Unlike some JETs, arriving here as an ALT was the first experience I had setting foot on the nation’s soil, and I still find myself stopping in the middle of a sidewalk, looking around at the neon kanji and Eastern architecture with my mouth agape. In those moments I can’t help but scream silently in my mind, “I’m in Japan!” It almost feels fake or temporary, as if I am on a short vacation and will be returning home any day now with photos of my holiday. Because of this disbelief, returning back to America made the last five months on this island feel like a fever dream or fantasy that never actually happened. It was a subconscious affirmation that I had never actually left the United States.

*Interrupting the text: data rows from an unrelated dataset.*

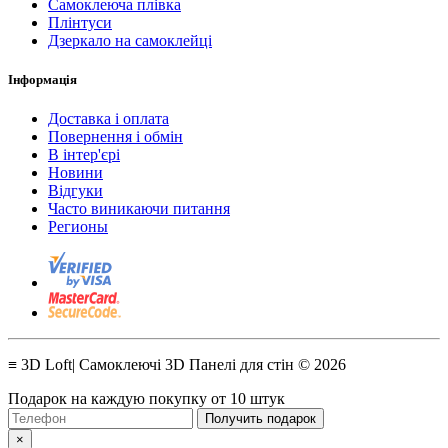
Самоклеюча плівка
Плінтуси
Дзеркало на самоклейці
Інформація
Доставка і оплата
Повернення і обмін
В інтер'єрі
Новини
Відгуки
Часто виникаючи питання
Регионы
≡ 3D Loft| Самоклеючі 3D Панелі для стін © 2026
Подарок на каждую покупку от 10 штук
Получить подарок
×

I returned to my same loving family, drank at the same bars, and ate at the same restaurants I’ve eaten at since I was a child. Life as an American had returned to normal. For two weeks, Japan was once again a hypothetical country somewhere on the other side of the world that had nothing to do with me. That feeling persisted all the way to the airport. Then, after just fifteen hours on a plane, my life was completely overturned once again, like an hourglass being flipped right-side up after running out. The country that felt like a fever dream returned to concrete reality, while my home country faded back into obscurity and became foggy in my mind.

This is the situation many ALTs find themselves in. We are split into two countries so removed from one another that it’s impossible to keep them both concrete in your mind.

Traveling between homes on holiday feels like traveling between dimensions, and returning to the Japan feels like rediscovering the island all over again.